Lone Survivor (PC)
What if you were the last person alive? There is this scene early in The Omega Man, a half-decent Charlton Heston movie, that sums it up for me. Heston is the last man on Earth. At night he fends off vampiric hoards, but during the day he is alone, watching Woodstock in a room full of corpses and driving around in an expensive car. At one point he hears a payphone ring. Another phone starts to ring, and then, the overwhelming sound of thousands of telephones going off at the same time. He shouts, savagely, “There is no phone ringing dammit!” The sounds stop. He is left alone in silence, again. Staying sane is a tricky business.
In Jasper Byrne’s Lone Survivor, a man wakes up in a decent two bedroom apartment, wearing a face mark. He hears somebody on the radio, asking if there are any survivors. In the halls are fleshy abominations, inside-out creatures out to kill, but, nonetheless, he decides to leave the apartment. It’s a stock premise, but here it is taken to a relentlessly bleak place. The game is 2D with dark pixel art. Everything is crumbling and falling apart. The sound design relies heavily on drones and static to create an atmosphere of tension. It is a game played in a perpetual state of anxiety.
Most of Lone Survivor is spent walking around the corridors of the apartment building, either killing or avoiding the creatures that lurk in its halls. Combat is simple: point gun and shoot until dead. But enemies are everywhere and bullets aren’t. That increases the tension, and the game unsettles even more by contrasting the mundane and the abnormal. Byrne is uninterested in cheap scares; I was often more disturbed by Byrne’s willingness to play on the protagonist’s deteriorating mental health to create vivid scenes. Early on he has the protagonist walking into a cocktail party after avoiding hallways filled with monsters. The garrotte-tight tension gets right up to your throat and the uncertainty of what is going on and what to do next paralyses.

Then there’s the way the game fetishizes the normal. A kettle, a can opener, a bucket — everything takes on a deadly importance. Very few games would bother to make the distinction between instant coffee and ground espresso, but in an apocalyptic scenario these small comforts are all there is. The apartment is a safe space, the only one in the game, and as time goes on, starts to feel like a home. The moment when the protagonist finds gas for his stove is an important one akin to finding an oasis in the desert. The rhythm of survival horror is built around the scarcity of ammo, but here a can of beans is far more scarce and necessary. Finding and eating food – good food – becomes the main way of keeping your character healthy and sane. Cooking takes on a mystical power that only the truly hungry understand.

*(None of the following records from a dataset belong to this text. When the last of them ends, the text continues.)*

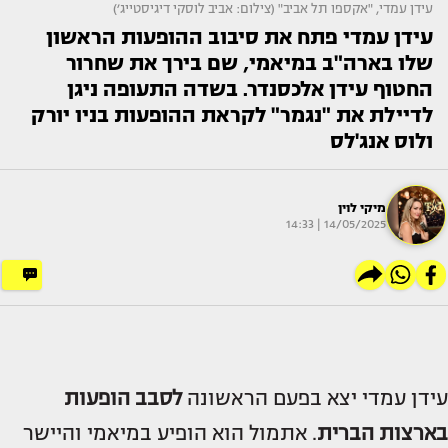
עידן עמדי, "אקספו תל אביב" (צילום: אביב לוסקי דיגיסטייג׳)
עידן עמדי פתח את סיבוב ההופעות הראשון
שלו בארה"ב במיאמי, שם בירך את שחרור
החטוף עידן אלכסנדר. בשדה התעופה ניגן
לדיילת את "נגמר" לקראת ההופעות בניו יורק
ולוס אנג'לס
מיקי לוין
14/05/2025 | 14:33
עידן עמדי יצא בפעם הראשונה
לסבב הופעות
בארצות הברית
. אתמול הוא הופיע במיאמי והיישר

Jasper Byrne is indebted to Silent Hill in many ways. It’s clear he’s a fan – for a competition a few years ago he made a demake (the opposite of remake) of Silent Hill 2 titled, of course, Soundless Mountain 2. Silent Hill’s hallmarks are here. Both have the mundane settings (an apartment building was also used in Silent Hill 2), the characters on the edge of sanity, the not-quite-human-but-human-enough monstrosities that plague the protagonists. But it adheres too closely to the template set out by the series, cribbing most of its infrastructure and ideas from the game. Usually this isn’t an issue; this sort of borrowing is standard in videogames, where mechanics are expected to be iterated upon until they shine. It’s these ideas, the focus on linear exploration and so-so combat that diminish the stronger moments in the game.